”In una societa’ liberale e pluralista ci sono azioni che devono rimanere intollerabili, che non possono cioe’ essere oggetto solo di biasimo morale ma che richiedono la sanzione giuridica, perche’ minano le condizioni stesse della convivenza civile”. Cosi’ in un documento, il Centro di Ateneo di Bioetica dell’Universita’ Cattolica del Sacro Cuore diretto da Adriano Pessina, a proposito delle tesi enunciate da Alberto Giubilini e Francesca Minerva nell’articolo ”After-birth abortion: why should the baby live?” pubblicato sul ”Journal of Medical Ethics”. ”L’articolo, scritto da due autori italiani – spiega il Centro di Bioetica della Cattolica – sostiene la legittimita’ morale e giuridica dell’infanticidio chiamandolo, con una manipolazione linguistica su cui occorrerebbe soffermarsi, ‘aborto post-nascita’.
Chi conosce il dibattito bioetico sa che questa tesi non e’ affatto originale: rappresenta una riproposizione, forse neanche troppo efficace, delle argomentazioni del bioeticista australiano Peter Singer, da sempre sostenitore della legittimita’ dell’aborto volontario e dell’infanticidio.
Ormai anche le cosiddette prestigiose riviste internazionali riciclano tesi vecchie e poco consistenti.
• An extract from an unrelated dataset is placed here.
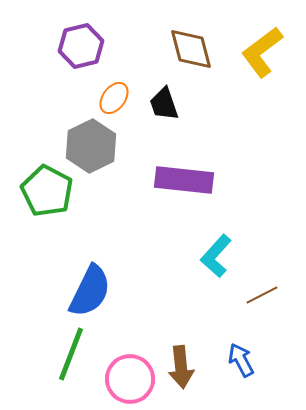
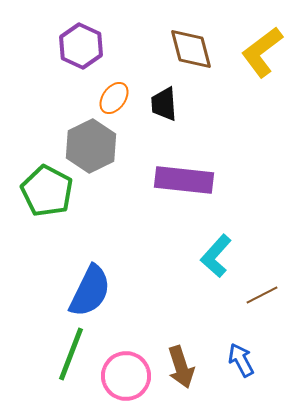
purple hexagon: rotated 21 degrees counterclockwise
black trapezoid: rotated 15 degrees clockwise
brown arrow: rotated 12 degrees counterclockwise
pink circle: moved 4 px left, 3 px up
Singeriana e’ anche l’argomentazione di fondo utilizzata nel testo: si legittima l’infanticidio perche’ i neonati, anche in assenza di una condizione patologica, non avrebbero alcun esplicito interesse a vivere e in questo loro limbo coscienziale non godrebbero nemmeno dello statuto di persona. Uccidere un neonato, insomma, non determinerebbe nessun danno”.
”In realta’ – obiettano gli studiosi dell’Universita’ – fin dal suo primordiale sviluppo ognuno di noi manifesta un esplicito interesse alla vita, che potra’ poi essere confermato o no con atti e parole se non verremo uccisi prima in nome del ‘disinteresse’ altrui. L’essere persona umana si inscrive in questa condizione esistenziale per cui ognuno si qualifica come ‘figlio’ e non soltanto come puro insieme di organi interpretato dalle leggi della medicina e della biologia. Negare questa lettura del venire al mondo e stravolgere cosi’ il senso della stessa generazione umana significa violare definitivamente la prospettiva etica, che non e’ mai puro bilanciamento di interessi, di costi e benefici”. Una lettura del concetto di interesse per la vita, quella proposta , ”miope” e anche ”cinica” perche’ ”legittima l’individualismo del piu’ forte (l’adulto sano) che non ha alcun ‘interesse’ allo sviluppo degli interessi di coloro che ha generato. Interroghiamoci su quale immagine di padre e di madre emerga da questa ‘colta’ dottrina”, esortano i bioeticisti della Cattolica.
”Una barbarie in doppio petto accademico – chiarisce il documento – che di fatto riapre lo spazio dello stigma sociale nei confronti della malattia e, ancora piu’ semplicemente, dell’infanzia”.
”Ad inquietare e’, poi, – aggiunge – il fatto che proprio il concetto di persona, divenuto nella cultura occidentale la via breve per riconoscere dignita’ e diritti a tutti gli uomini, finisca per essere utilizzato per legittimare sul piano teorico la piu’ evidente violazione dei diritti dell’uomo.
Al di la’ della riflessione accademico-culturale, il tema diventa decisivo, dunque, anche dal punto di vista politico.
Se non siamo in grado di tutelare chi non e’ capace di auto-tutelarsi mettiamo fine all’idea stessa di democrazia cosi’ come l’abbiamo ricostruita dopo le violenze totalitarie”.